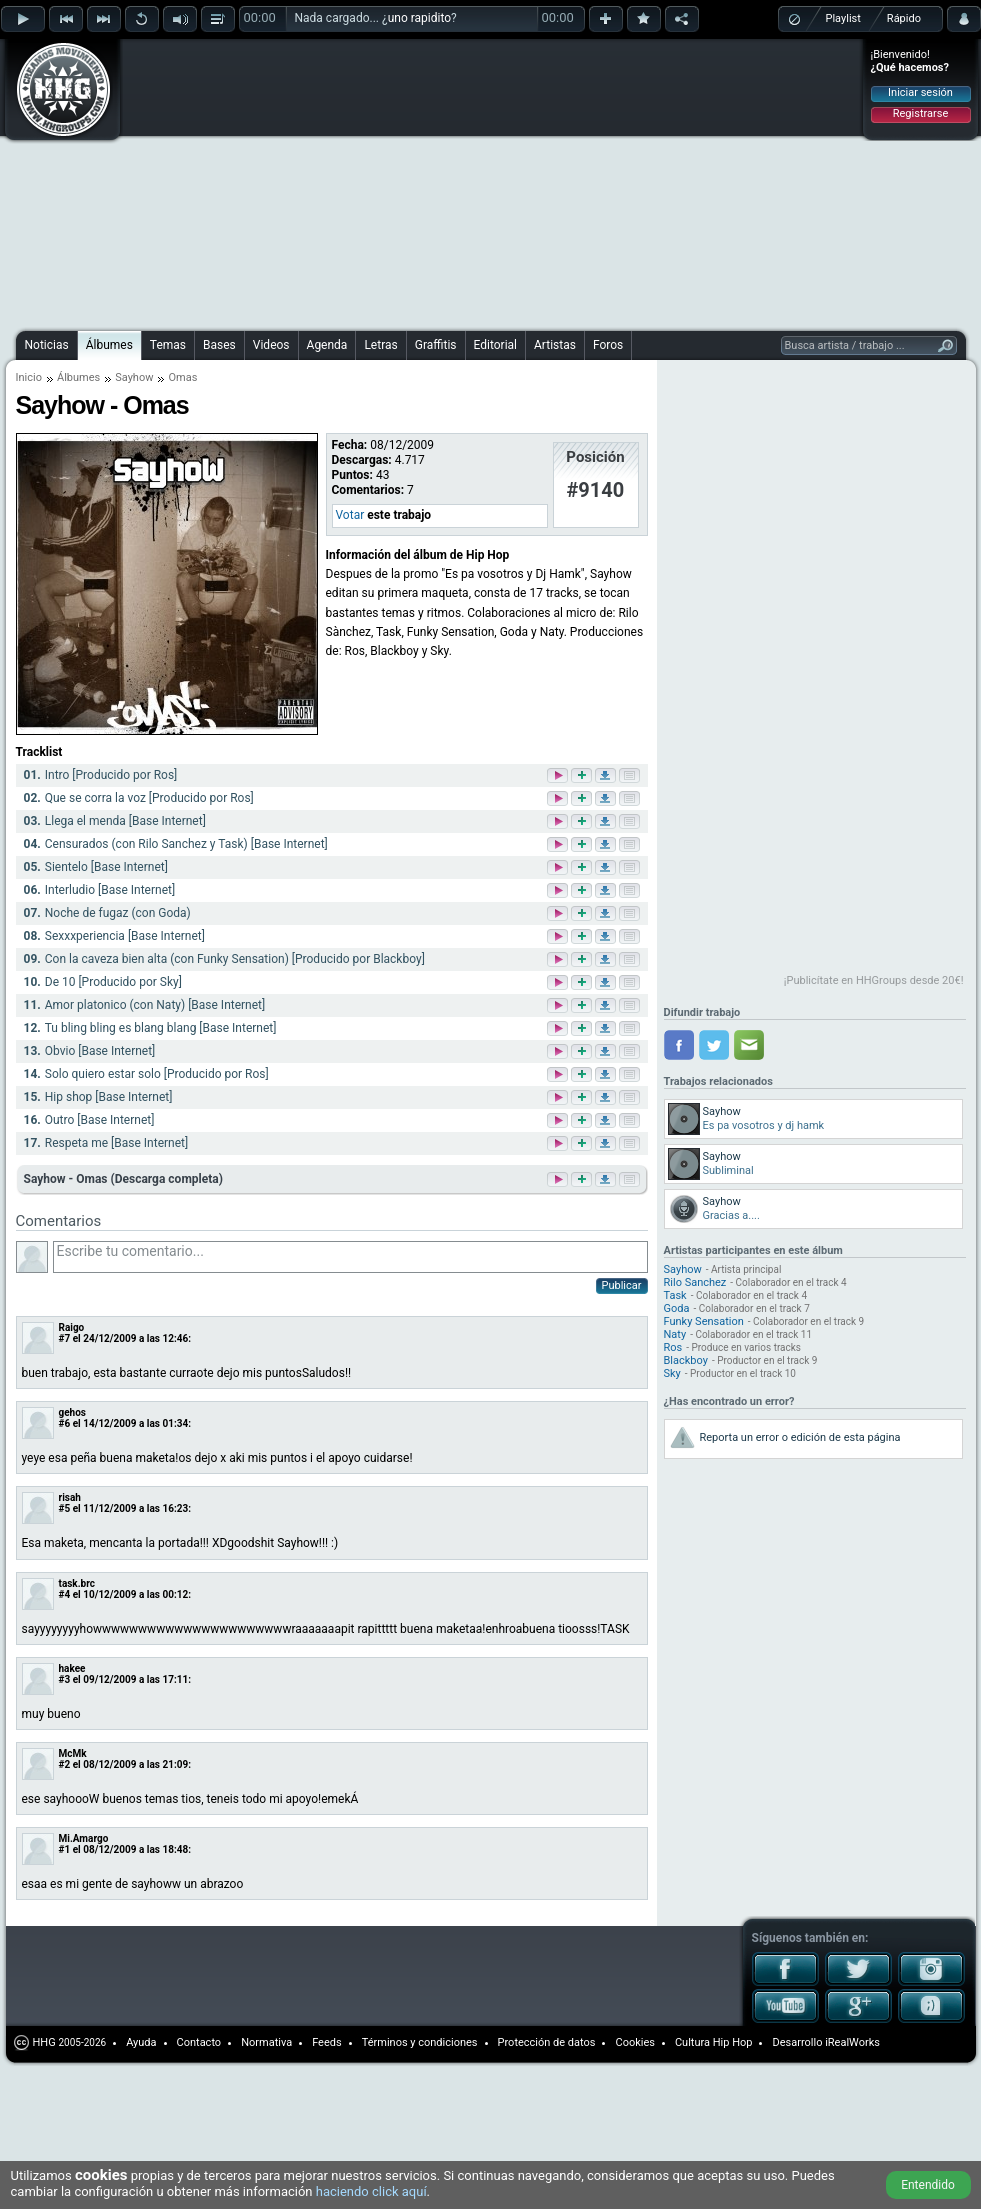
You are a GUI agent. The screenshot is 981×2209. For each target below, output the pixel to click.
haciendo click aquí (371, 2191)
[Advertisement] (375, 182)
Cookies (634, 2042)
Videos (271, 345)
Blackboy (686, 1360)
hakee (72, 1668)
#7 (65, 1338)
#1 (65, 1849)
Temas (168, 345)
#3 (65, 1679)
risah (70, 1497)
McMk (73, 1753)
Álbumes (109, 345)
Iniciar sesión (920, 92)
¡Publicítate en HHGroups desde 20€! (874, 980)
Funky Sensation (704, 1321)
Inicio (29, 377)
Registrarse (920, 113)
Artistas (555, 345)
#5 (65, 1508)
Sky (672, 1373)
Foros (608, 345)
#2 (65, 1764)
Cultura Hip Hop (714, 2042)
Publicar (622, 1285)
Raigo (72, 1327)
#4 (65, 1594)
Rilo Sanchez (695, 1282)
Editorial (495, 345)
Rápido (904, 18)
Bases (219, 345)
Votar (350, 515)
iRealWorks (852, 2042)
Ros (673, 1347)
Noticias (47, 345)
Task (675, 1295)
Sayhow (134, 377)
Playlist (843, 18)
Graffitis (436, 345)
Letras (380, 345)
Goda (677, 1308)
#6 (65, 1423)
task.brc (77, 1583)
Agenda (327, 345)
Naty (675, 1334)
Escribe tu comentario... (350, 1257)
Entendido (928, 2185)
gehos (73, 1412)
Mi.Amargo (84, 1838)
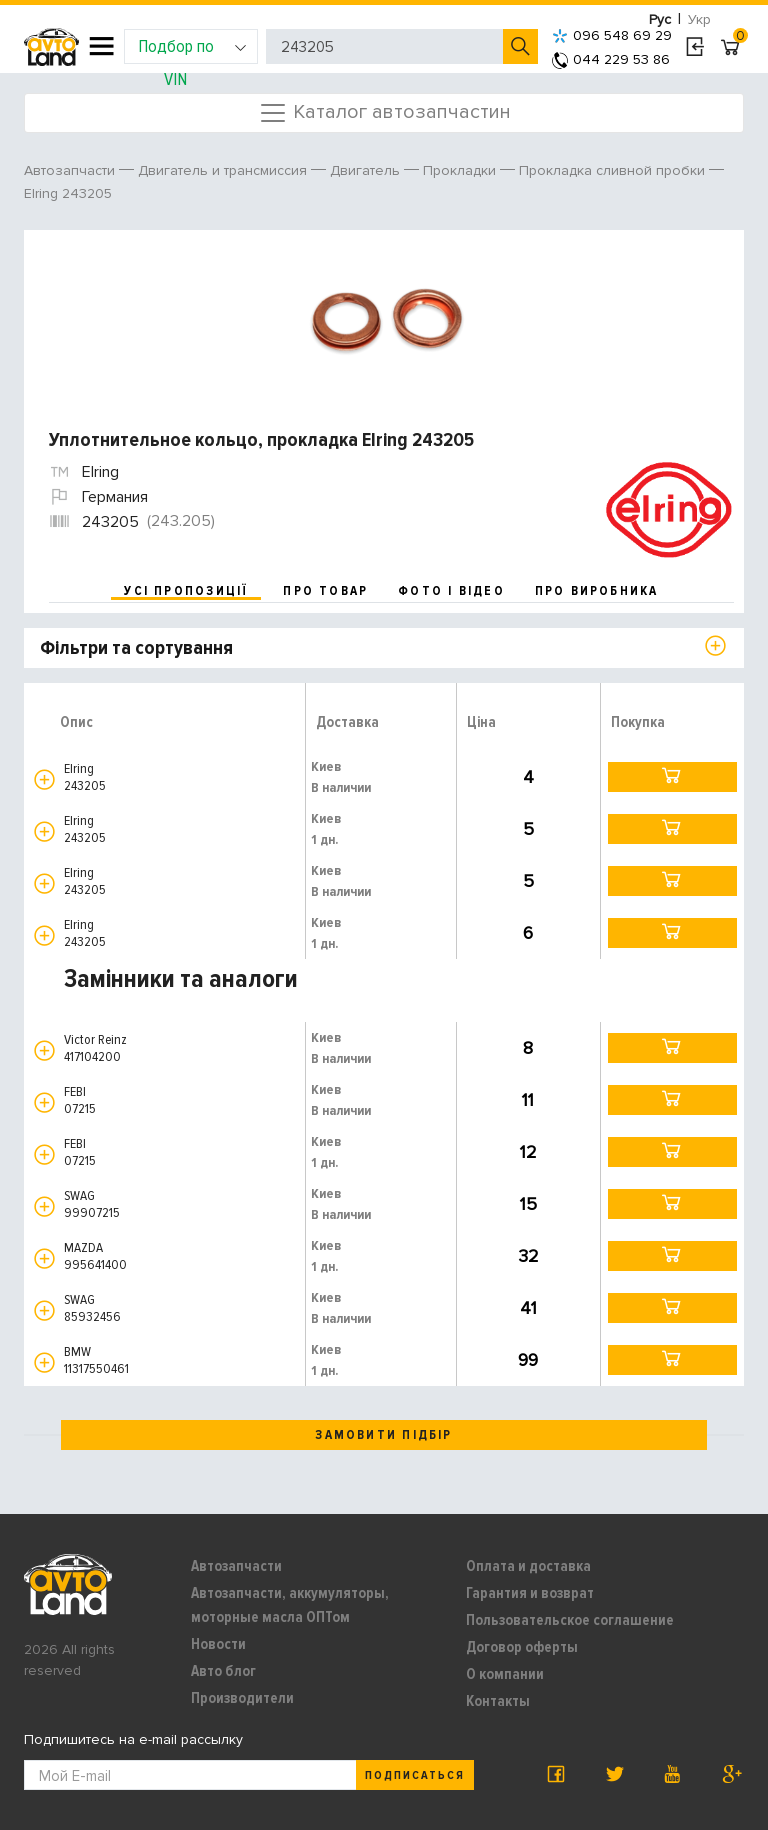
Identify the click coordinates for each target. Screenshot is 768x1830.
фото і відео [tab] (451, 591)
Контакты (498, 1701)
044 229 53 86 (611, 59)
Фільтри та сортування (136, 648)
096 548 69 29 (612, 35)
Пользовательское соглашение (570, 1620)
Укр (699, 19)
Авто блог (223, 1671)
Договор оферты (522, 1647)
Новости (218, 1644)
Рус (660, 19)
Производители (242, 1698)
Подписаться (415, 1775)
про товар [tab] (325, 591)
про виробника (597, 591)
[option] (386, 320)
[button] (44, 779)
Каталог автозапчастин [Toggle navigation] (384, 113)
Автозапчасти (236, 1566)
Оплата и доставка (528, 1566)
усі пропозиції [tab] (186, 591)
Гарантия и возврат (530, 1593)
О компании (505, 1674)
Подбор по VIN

__________________________________________________

▶ **INSTRUCTIONS TO FOLLOW**
Going through the records above line by line, tally those with the word "target" and answer with the number only.

▶ **WRITTEN REPLY**
2